■ DATA IN THIS EXERCISE ■

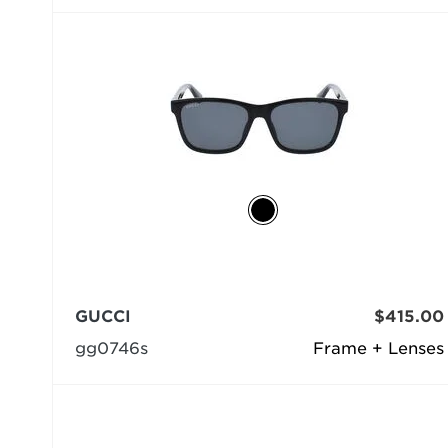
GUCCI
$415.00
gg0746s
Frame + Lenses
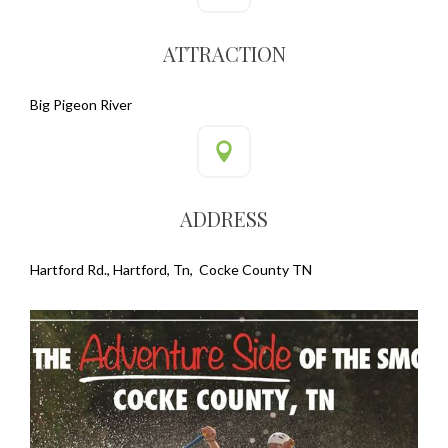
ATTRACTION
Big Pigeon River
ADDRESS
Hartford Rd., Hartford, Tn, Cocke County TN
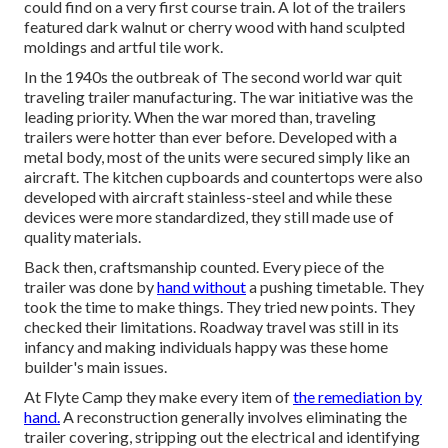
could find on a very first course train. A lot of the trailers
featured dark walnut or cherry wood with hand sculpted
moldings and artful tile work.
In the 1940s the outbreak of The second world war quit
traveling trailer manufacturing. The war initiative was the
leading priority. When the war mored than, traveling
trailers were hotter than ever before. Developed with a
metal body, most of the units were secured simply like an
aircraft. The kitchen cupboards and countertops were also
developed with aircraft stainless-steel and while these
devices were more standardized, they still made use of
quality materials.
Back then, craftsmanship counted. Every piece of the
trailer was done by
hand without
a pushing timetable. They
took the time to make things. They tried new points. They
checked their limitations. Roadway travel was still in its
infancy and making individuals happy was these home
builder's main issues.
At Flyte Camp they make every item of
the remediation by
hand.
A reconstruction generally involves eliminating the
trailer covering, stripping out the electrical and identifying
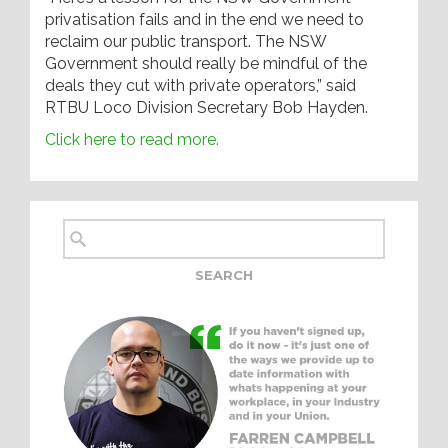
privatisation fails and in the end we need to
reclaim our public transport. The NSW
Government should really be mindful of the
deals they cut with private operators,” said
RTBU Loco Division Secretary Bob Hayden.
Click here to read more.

■ AIM OF THE EXERCISE ■
Word for word, restate the lines from the line with "traveling trailer manufacturing." through the last line of the entries, and nothing beyond them. Omit pictures.

■ SOLUTION BELOW ■
traveling trailer manufacturing. The war initiative was the
leading priority. When the war mored than, traveling
trailers were hotter than ever before. Developed with a
metal body, most of the units were secured simply like an
aircraft. The kitchen cupboards and countertops were also
developed with aircraft stainless-steel and while these
devices were more standardized, they still made use of
quality materials.
Back then, craftsmanship counted. Every piece of the
trailer was done by
hand without
a pushing timetable. They
took the time to make things. They tried new points. They
checked their limitations. Roadway travel was still in its
infancy and making individuals happy was these home
builder's main issues.
At Flyte Camp they make every item of
the remediation by
hand.
A reconstruction generally involves eliminating the
trailer covering, stripping out the electrical and identifying
privatisation fails and in the end we need to
reclaim our public transport. The NSW
Government should really be mindful of the
deals they cut with private operators,” said
RTBU Loco Division Secretary Bob Hayden.
Click here to read more.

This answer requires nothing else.